[Transcribed page contents]
···
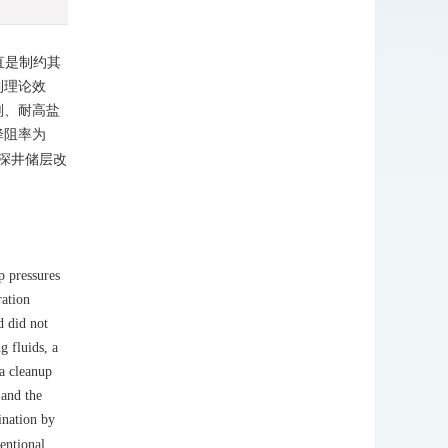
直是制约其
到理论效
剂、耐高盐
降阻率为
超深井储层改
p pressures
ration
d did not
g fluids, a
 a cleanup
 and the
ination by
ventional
···
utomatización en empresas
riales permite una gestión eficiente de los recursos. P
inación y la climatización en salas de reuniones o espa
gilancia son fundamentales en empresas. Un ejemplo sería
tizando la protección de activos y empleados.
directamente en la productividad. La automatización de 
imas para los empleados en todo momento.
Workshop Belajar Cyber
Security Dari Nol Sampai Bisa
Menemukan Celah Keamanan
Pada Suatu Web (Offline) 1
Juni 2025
···
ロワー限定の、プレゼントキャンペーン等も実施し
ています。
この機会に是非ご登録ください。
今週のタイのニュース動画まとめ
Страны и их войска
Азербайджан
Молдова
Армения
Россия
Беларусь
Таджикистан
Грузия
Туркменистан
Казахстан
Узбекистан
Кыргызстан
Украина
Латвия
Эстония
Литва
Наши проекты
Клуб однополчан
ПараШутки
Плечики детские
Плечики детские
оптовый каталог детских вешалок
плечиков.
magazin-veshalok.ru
···
▶ **DIRECTIONS**
Of all the entries above, how many lines contain the string "empresas"? Answer with the number only.

▶ **ANSWER TO THE EXERCISE**
2